# Batch Training with Ray Core

```{tip}
We strongly recommend using [Ray Datasets](data_user_guide) and [AIR Trainers](air-trainers) to develop batch training, which will enable you to build it faster and more easily, and get the built-in benefits like auto-scaling actor pool. If you think your use case cannot be supported by Ray Datasets or AIR, we'd love to get your feedback e.g. through a [Ray GitHub issue](https://github.com/ray-project/ray/issues).
```

Batch training and tuning are common tasks in simple machine learning use-cases such as time series forecasting. They require fitting of simple models on multiple data batches corresponding to locations, products, etc. This notebook showcases how to conduct batch training on the [NYC Taxi Dataset](https://www1.nyc.gov/site/tlc/about/tlc-trip-record-data.page) using only Ray Core and stateless Ray tasks.

# Walkthrough

Our task is to create separate time series models for each pickup location. We can use the `pickup_location_id` column in the dataset to group the dataset into data batches. We will then fit models for each batch and choose the best one.

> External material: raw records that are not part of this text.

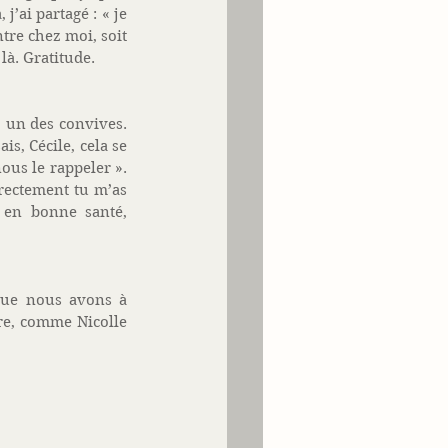
’ai partagé : « je 
tre chez moi, soit 
à. Gratitude. 
 un des convives. 
is, Cécile, cela se 
us le rappeler ».  
rectement tu m’as 
en bonne santé, 
que nous avons à 
re, comme Nicolle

Let’s start by importing Ray and initializing a local Ray cluster.

In [1]:
from typing import Callable, Optional, List, Union, Tuple, Iterable
import time
import numpy as np
import pandas as pd

from sklearn.base import BaseEstimator
from sklearn.model_selection import train_test_split
from sklearn.metrics import mean_absolute_error

import pyarrow as pa
from pyarrow import fs
from pyarrow import dataset as ds
from pyarrow import parquet as pq
import pyarrow.compute as pc

In [2]:
import ray

ray.init(ignore_reinit_error=True)

2022-09-28 10:54:49,267	INFO worker.py:1223 -- Using address localhost:9031 set in the environment variable RAY_ADDRESS
2022-09-28 10:54:49,978	INFO worker.py:1333 -- Connecting to existing Ray cluster at address: 172.31.95.254:9031...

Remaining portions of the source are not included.